Nous ne formons pas des cuisiniers, rappelle le CEO, mais des chefs entrepreneurs, qui vont lancer ou gérer des restaurants modernes. Et c’est bien notre problématique de tous les jours, nous devons être en avance sur les futurs besoins de nos étudiants.» L’ancien élève de l’École hôtelière de Lausanne rappelle combien cette dernière a fait pour placer la Suisse au centre de la formation hôtelière internationale. Face à Lausanne, face à Glion, le Swiss Education Group se targue d’être le plus gros établissement privé dans le domaine, avec ses cinq écoles sur sep campus et ses 6000 étudiants.

Avant d’être racheté, César Ritz avait déjà lancé son programme Culinary Arts Academy Switzerland, tant au Bouveret qu’à Lucerne. «Pour continuer le développement de cette branche, il nous fallait une histoire», explique Florent Rondez. Le premier chapitre de celle-ci s’est écrit quand le célèbre cuisinier Anton Mosimann, un grand ami de l’école, lui a donné la plus grande collection privée de livres de livres de cuisine en 2016. Cet ensemble de plus de 6000 volumes, dont le livre de confitures de Nostradamaus ou les ouvrages d’Auguste Escoffier, comme des centaines de menus prestigieux, sont visibles à The Mosimann Collection, sous l’école.

Centre ultramoderne

Le projet de l’Apicius, du nom d’un cuisinier romain (et d’un livre de la collection, datant de 1533), s’est fait rapidement grâce aux propriétaires du terrain situé entre les deux bâtiments de l’école. Deux ans de travaux ont permis de réaliser «le centre nerveux du campus». Chaque salle de classe a été étudiée pour illustrer au mieux la gestion d’une cuisine, la maîtrise de la chaîne du froid ou le retraitement des déchets, le tout avec des équipements audio et vidéo de pointe. Elles portent le nom de chefs réputés, Mosimann, Irma Dütsch, Franck Giovannini ou Pauli, comme le livre de cuisine scolaire suisse.
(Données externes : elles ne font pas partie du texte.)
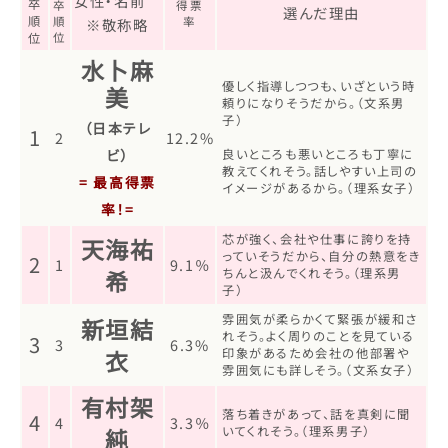
女性・名前
卒
卒
得票
選んだ理由
順
順
率
※敬称略
位
位
水卜麻
優しく指導しつつも、いざという時
美
頼りになりそうだから。（文系男
子）
（日本テレ
1
2
12.2%
ビ）
良いところも悪いところも丁寧に
教えてくれそう。話しやすい上司の
= 最高得票
イメージがあるから。（理系女子）
率！=
芯が強く、会社や仕事に誇りを持
天海祐
っていそうだから、自分の熱意をき
2
1
9.1％
希
ちんと汲んでくれそう。（理系男
子）
雰囲気が柔らかくて緊張が緩和さ
新垣結
れそう。よく周りのことを見ている
3
3
6.3%
衣
印象があるため会社の他部署や
雰囲気にも詳しそう。（文系女子）
有村架
落ち着きがあって、話を真剣に聞
4
4
3.3％
純
いてくれそう。（理系男子）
Un restaurant accueille les étudiants alors qu’un concept ultramoderne, La Table des chefs, s’articule autour d’une double cuisine en cercle se terminant par un comptoir où les clients peuvent suivre le travail des cuisiniers. Une autre manière d’anticiper les restaurants du futur, toujours plus orientés sur le fine dining et l’expérience, avec des mets de plus en plus internationaux.

Deux formations au menu

Aujourd’hui, la moitié des 1200 étudiants du Bouveret sont déjà en filière culinaire plutôt qu’hôtelière. Ils y suivent trois ans de formation pour obtenir un Bachelor of Culinary Arts, à coups de modules de onze semaines de cours entrelardés de stages en entreprises. La majorité des 6000 étudiants du groupe sont des femmes (55%) et sont Asiatiques (60%). Le groupe avait ouvert très tôt (1995) un bureau à Singapour puis en Chine pour séduire cette «clientèle» qui fait parler chinois à la petite commune chablaisienne. Mais la filière cuisine inverse la proportion, avec des élèves sud-américains, scandinaves autant qu’asiatiques. Et bien sûr des Suisses.

L’école propose aussi un Swiss Grand Diploma en cuisine ou en pâtisserie et chocolat à ceux qui voudraient se reconvertir d’une autre profession. Une filière de trois fois onze semaines qui peuvent se répartir sur plusieurs années d’études.